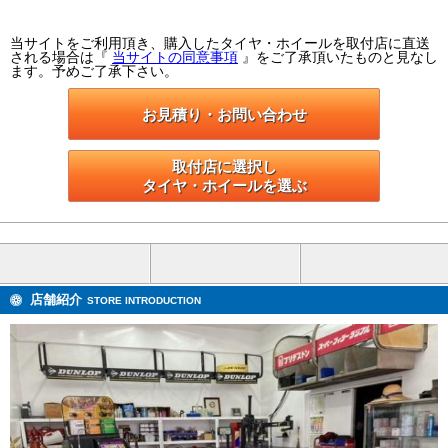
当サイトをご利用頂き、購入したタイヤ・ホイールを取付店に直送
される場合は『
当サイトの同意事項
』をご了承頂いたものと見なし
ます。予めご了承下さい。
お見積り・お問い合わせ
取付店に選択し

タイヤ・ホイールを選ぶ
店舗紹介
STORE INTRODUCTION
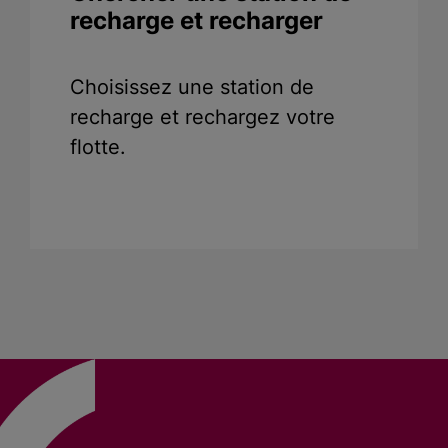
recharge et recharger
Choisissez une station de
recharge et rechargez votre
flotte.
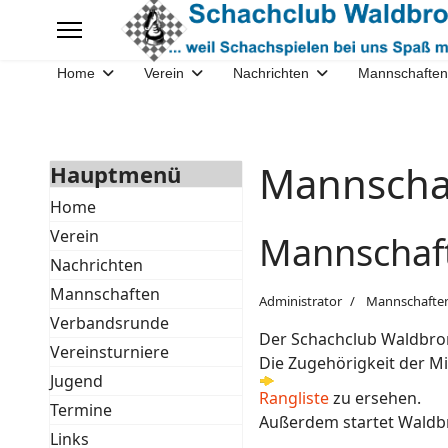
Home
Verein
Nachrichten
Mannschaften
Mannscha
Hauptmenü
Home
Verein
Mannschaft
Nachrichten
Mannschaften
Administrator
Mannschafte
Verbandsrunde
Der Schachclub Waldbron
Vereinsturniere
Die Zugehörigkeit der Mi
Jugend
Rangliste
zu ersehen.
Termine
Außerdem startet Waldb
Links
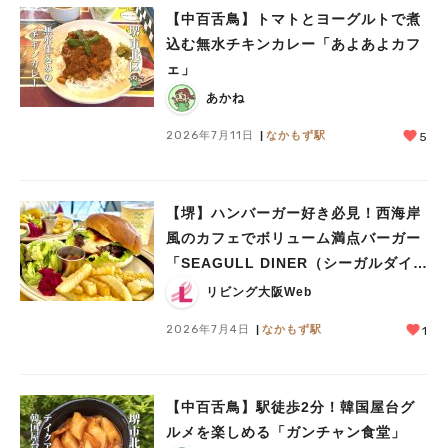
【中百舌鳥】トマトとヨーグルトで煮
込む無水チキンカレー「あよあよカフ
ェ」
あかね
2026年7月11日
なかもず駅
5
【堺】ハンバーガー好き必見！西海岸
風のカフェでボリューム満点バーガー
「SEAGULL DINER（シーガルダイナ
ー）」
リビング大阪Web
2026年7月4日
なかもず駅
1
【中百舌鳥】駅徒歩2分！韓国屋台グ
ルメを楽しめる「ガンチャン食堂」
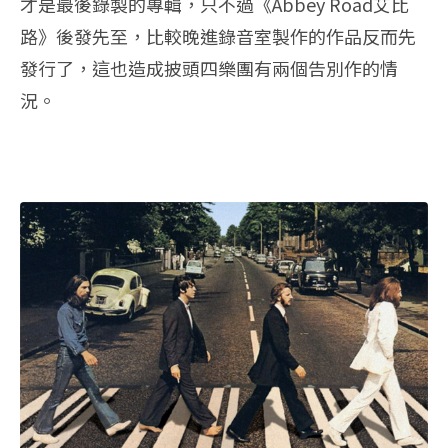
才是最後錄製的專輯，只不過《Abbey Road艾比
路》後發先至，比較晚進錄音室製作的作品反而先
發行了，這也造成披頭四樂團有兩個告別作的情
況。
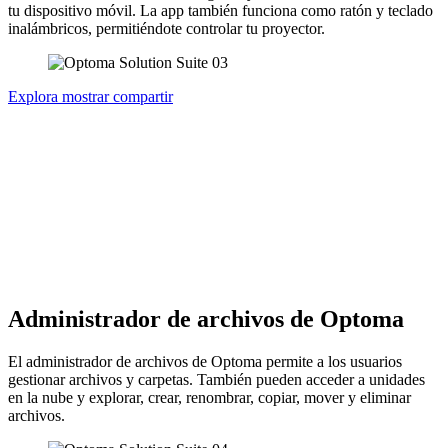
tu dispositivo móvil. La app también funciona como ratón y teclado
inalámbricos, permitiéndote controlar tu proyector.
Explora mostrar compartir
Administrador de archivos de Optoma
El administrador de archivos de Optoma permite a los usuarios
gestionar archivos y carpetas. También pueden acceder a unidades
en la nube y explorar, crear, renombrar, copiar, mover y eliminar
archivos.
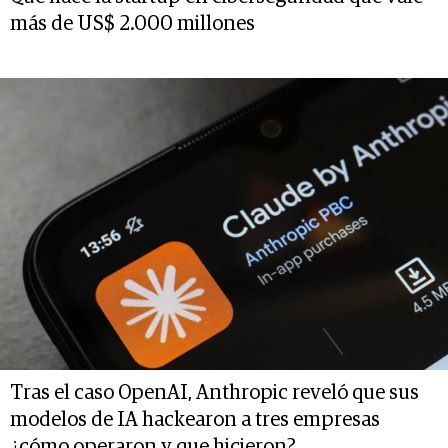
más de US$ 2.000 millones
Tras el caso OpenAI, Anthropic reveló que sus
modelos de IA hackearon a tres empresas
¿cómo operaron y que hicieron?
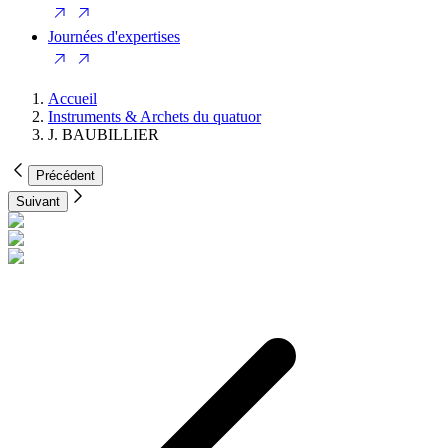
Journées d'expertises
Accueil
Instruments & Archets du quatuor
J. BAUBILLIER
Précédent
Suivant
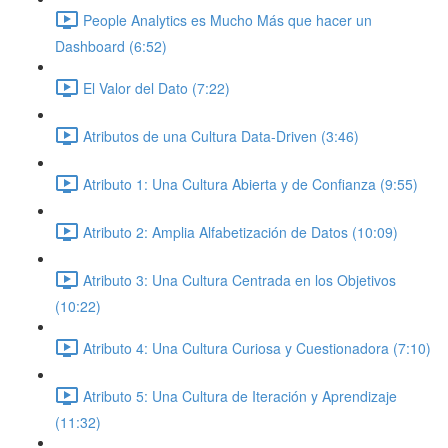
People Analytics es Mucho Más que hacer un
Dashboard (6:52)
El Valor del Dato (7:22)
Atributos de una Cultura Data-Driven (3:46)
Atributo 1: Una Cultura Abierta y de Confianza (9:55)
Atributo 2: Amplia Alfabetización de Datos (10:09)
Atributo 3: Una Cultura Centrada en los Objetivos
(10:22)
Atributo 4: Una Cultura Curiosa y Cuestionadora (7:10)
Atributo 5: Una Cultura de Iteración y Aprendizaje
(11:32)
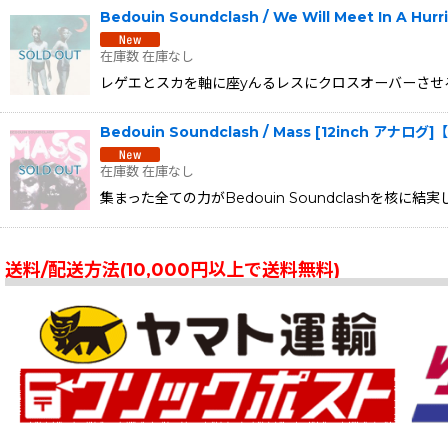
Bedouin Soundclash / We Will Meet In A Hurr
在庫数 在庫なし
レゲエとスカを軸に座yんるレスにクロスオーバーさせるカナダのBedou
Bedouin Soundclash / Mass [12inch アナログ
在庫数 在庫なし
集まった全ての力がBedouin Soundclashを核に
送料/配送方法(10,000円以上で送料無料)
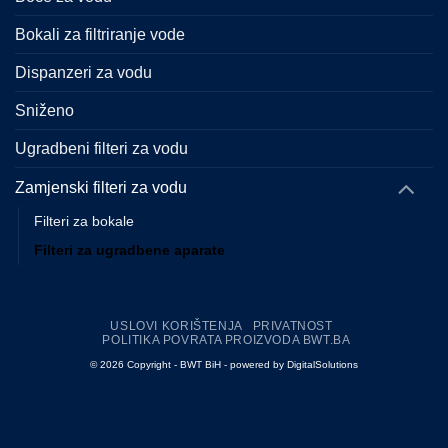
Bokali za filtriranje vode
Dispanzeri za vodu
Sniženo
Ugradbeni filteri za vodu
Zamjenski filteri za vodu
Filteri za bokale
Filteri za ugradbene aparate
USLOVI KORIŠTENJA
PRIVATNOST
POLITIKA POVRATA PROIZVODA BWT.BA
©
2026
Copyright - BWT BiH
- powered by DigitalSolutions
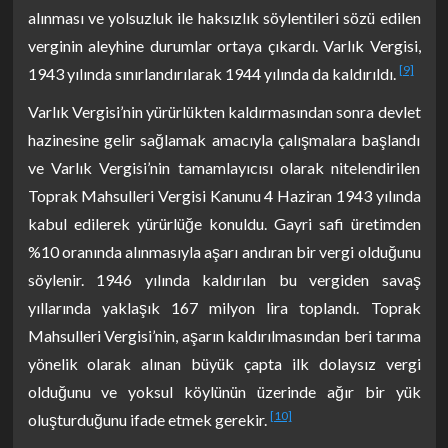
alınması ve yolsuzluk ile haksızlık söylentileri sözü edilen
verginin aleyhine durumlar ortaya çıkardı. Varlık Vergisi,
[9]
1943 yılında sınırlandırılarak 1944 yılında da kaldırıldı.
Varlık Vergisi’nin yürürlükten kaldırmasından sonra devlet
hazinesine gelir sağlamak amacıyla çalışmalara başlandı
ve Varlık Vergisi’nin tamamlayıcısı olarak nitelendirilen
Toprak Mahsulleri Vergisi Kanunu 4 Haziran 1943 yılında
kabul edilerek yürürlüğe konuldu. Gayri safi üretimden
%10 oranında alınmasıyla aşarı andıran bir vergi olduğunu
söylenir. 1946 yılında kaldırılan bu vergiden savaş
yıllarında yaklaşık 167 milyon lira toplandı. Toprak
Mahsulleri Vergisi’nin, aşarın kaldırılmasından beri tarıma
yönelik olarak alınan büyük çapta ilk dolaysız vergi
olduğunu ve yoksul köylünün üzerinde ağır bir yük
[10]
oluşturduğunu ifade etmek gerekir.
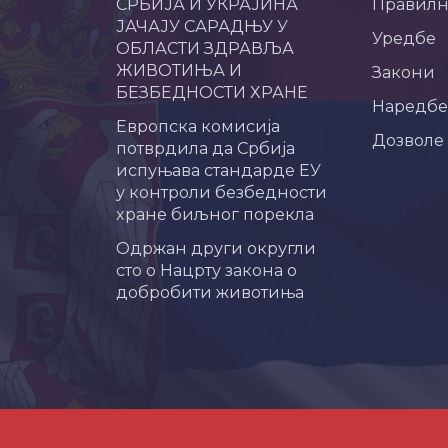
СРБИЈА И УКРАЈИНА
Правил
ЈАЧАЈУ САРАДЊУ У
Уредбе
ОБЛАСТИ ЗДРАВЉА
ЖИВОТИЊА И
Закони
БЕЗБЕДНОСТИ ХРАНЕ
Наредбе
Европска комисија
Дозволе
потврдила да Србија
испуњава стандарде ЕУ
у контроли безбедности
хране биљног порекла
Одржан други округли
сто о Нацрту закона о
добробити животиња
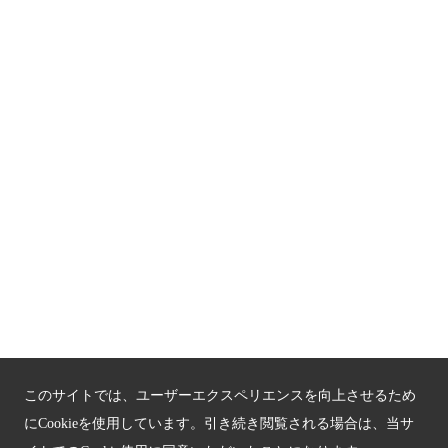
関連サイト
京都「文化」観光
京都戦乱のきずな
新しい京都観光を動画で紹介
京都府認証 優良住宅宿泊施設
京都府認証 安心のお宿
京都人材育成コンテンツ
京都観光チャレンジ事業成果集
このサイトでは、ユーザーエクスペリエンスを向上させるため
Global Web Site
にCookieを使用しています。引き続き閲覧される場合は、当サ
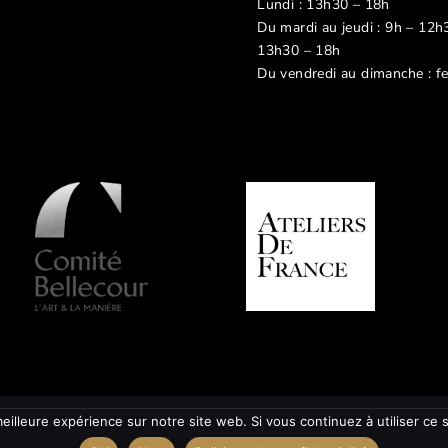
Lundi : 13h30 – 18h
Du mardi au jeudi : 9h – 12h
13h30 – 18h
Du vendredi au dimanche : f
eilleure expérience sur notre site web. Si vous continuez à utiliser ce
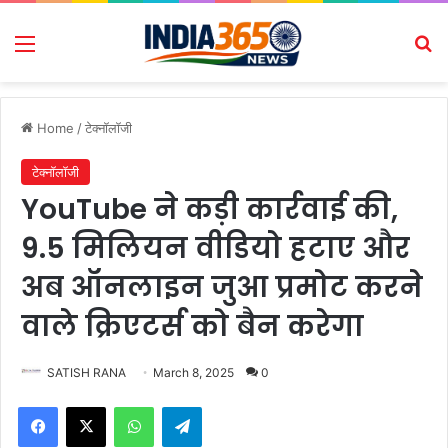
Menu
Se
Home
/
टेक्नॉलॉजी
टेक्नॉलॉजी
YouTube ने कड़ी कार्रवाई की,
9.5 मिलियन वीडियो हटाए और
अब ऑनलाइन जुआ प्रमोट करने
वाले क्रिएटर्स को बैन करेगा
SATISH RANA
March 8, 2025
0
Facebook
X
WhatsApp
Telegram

------------------------------

#### Aim of the task
All lines above containing the string "Toprak" are to be collected.

#### Solution below
Toprak Mahsulleri Vergisi Kanunu 4 Haziran 1943 yılında
yıllarında yaklaşık 167 milyon lira toplandı. Toprak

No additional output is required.